I leave with one final thought which gives me pause as I approach this subject: I do NOT want to sow discord among the brethern. As can be seen in this passage from Proverbs about how seriously God views this:
Approach this subject prayerfully, cautiously, patiently, and with love in your heart and discord can be avoided. I've seen various repsonses to this subject over time that range from careful listening to rejection which is why I provide this caution and keep it in my mind as well.Prov 6:16-19 wrote:16 These six things doth the LORD hate: yea, seven are an abomination unto him:
17 A proud look, a lying tongue, and hands that shed innocent blood,
18 A heart that deviseth wicked imaginations, feet that be swift in running to mischief,
19 A false witness that speaketh lies, and he that soweth discord among brethren.
Tarry, or some versions render that wait, for one another (1 Cor. 11:33) is when Paul was saying when you "take" "tarry". If we are not partaking we can't be doing it together nor tarrying at the night service. If we took the time like the morning service and everyone knew it was to be done at night the ones not partaking would still not be tarrying. The ones taking it would not be tarrying either. The church would be neglecting the whole idea of tarrying when we partake. One example before I close:
I invite several of my friends out to eat and said that I want everyone to wait until everyone is there so we can eat together. We are to eat at 7:00. A couple gets there at 6:30 and goes ahead and eats since we are not there. After we arrive at 7:00 and get or food would we be "eating" with them? No, we would be eating and they would be full and watching us eat. Just almost word for word in the I Corinthian letter.
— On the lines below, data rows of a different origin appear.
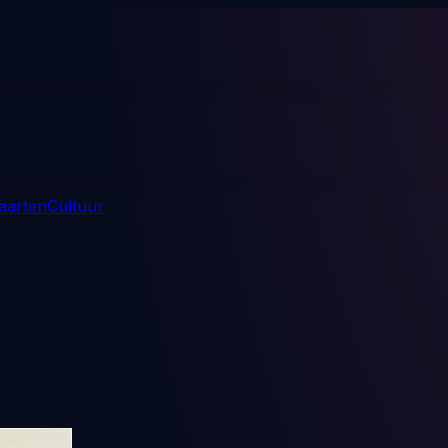
aarten
Cultuur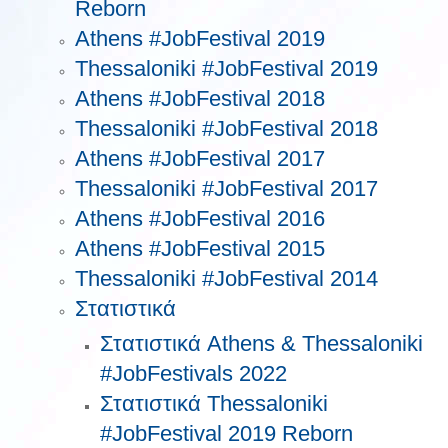
Reborn
Athens #JobFestival 2019
Thessaloniki #JobFestival 2019
Athens #JobFestival 2018
Thessaloniki #JobFestival 2018
Athens #JobFestival 2017
Τhessaloniki #JobFestival 2017
Athens #JobFestival 2016
Athens #JobFestival 2015
Thessaloniki #JobFestival 2014
Στατιστικά
Στατιστικά Athens & Thessaloniki
#JobFestivals 2022
Στατιστικά Thessaloniki
#JobFestival 2019 Reborn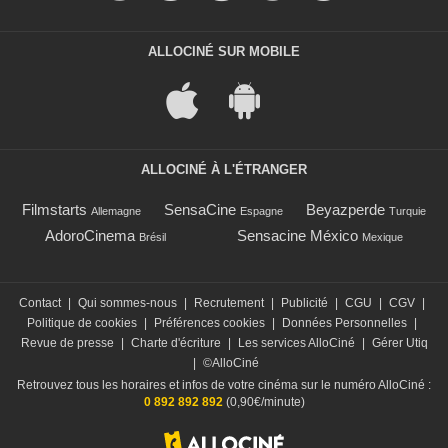
ALLOCINÉ SUR MOBILE
ALLOCINÉ À L'ÉTRANGER
Filmstarts
SensaCine
Beyazperde
Allemagne
Espagne
Turquie
AdoroCinema
Sensacine México
Brésil
Mexique
Contact
|
Qui sommes-nous
|
Recrutement
|
Publicité
|
CGU
|
CGV
|
Politique de cookies
|
Préférences cookies
|
Données Personnelles
|
Revue de presse
|
Charte d'écriture
|
Les services AlloCiné
|
Gérer Utiq
|
©AlloCiné
Retrouvez tous les horaires et infos de votre cinéma sur le numéro AlloCiné :
0 892 892 892
(0,90€/minute)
A very good post. I will give your thoughts much consideration
Acts 20:7; a congregation of believers assembled on the first of the Sabbath (first day of the week) and broke bread. Was it all the saints of that location? Some of the saints? Did they meet later that day and partake again? It is left unrevealed.
1 Corinthians 11:18ff; a congregation was "gathered in one place", but those of privilege (with provisions) observed a wrapped version of the Lord's Supper, eating and drinking all of their provisions, while those less fortunate (without provisions) watched. The command to "tarry" or "wait" is one that enjoins joint participation. The "unworthy manner" is "not discerning the Lord's body", meaning not recognizing what they were doing to the church or the body (vs. 22 cf). Again were all of the saints of that location gathered? Some of the saints? Did they gather at other times? It is left unrevealed.
If it can be deduced that it was practiced, then you would have specific authority, which we don't. If it can be deduced that it was not practiced, then we follow the pattern. (Speak where the Bible speaks and be silent where the Bible is silent) "Our only safety...is to be found in copying precisely the form instituted by divine authority" J. W. McGarvey 1910. If it can't be deduced at all then you follow your conscience.